> With current default optmem_max values, this allows about 150 keys on
64bit arches, and 88 keys on 32bit arches.
I think you just solved it for me at least... I was seeing issues after
~147 BGP sessions, so running into this limit would make perfect sense.
I could reproduce it at will just by restarting BIRD, so my issue at
least wasn't any sort of leak.
On 8/25/2015 4:45 PM, Michael Vallaly wrote:
For context on my end; this issue was experienced on physical hardware
(64bit) with Intel 1Gbit NICs (no offloading).
We only noticed this after some length of time, (> 180 days) during
which we likely had < 40 BGP session flaps on our end via Bird.

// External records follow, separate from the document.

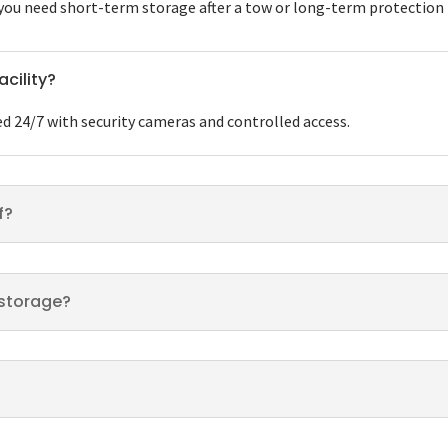
u need short-term storage after a tow or long-term protection fo
acility?
ed 24/7 with security cameras and controlled access.
f?
n storage?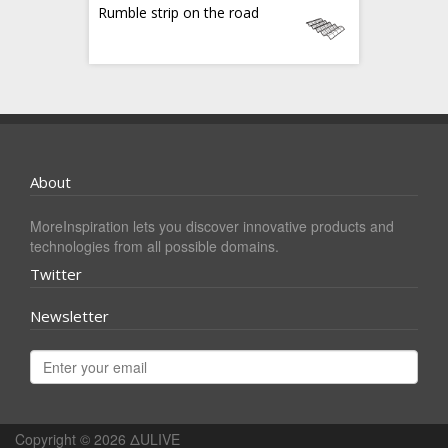
Rumble strip on the road
About
MoreInspiration lets you discover innovative products and
technologies from all possible domains.
Twitter
Newsletter
Copyright © 2026
ΔULIVE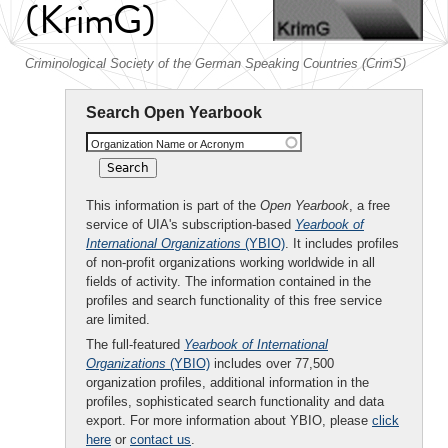
(KrimG)
Criminological Society of the German Speaking Countries (CrimS)
Search Open Yearbook
Organization Name or Acronym
This information is part of the
Open Yearbook
, a free
service of UIA's subscription-based
Yearbook of
International Organizations
(YBIO)
. It includes profiles
of non-profit organizations working worldwide in all
fields of activity. The information contained in the
profiles and search functionality of this free service
are limited.
The full-featured
Yearbook of International
Organizations
(YBIO)
includes over 77,500
organization profiles, additional information in the
profiles, sophisticated search functionality and data
export. For more information about YBIO, please
click
here
or
contact us
.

optmem_max: Maximum ancillary buffer size allowed per socket. Ancillary
data is a sequence of struct cmsghdr structures with appended data. The
default size is 10240 bytes.
According to Eric Dumazet back in 2012 [1]:
<snip>
There is no limit on number of MD5 keys an application can attach to a
tcp socket.
This patch adds a per tcp socket limit based
on /proc/sys/net/core/optmem_max
With current default optmem_max values, this allows about 150 keys on
64bit arches, and 88 keys on 32bit arches.
</snip>
Maybe we are getting multiple/duplicate MD5 keys assigned to the TCP
session somehow?
-Mike
[1] https://patchwork.ozlabs.org/patch/138861/
On Tue, 25 Aug 2015 15:48:44 -0400
Brian Rak <b...@gameservers.com> wrote:
I haven't tried the optmem_max option, but I did some more experimenting..
We have a virtual machine running a nearly identical BIRD config that's
not showing this issue.
The machine with the issue is physical, and has a Mellanox ConnectX
NIC. I'm wondering if there's some limitation with TCP offload there
that's responsible. Disabling TCP offload didn't seem to help though.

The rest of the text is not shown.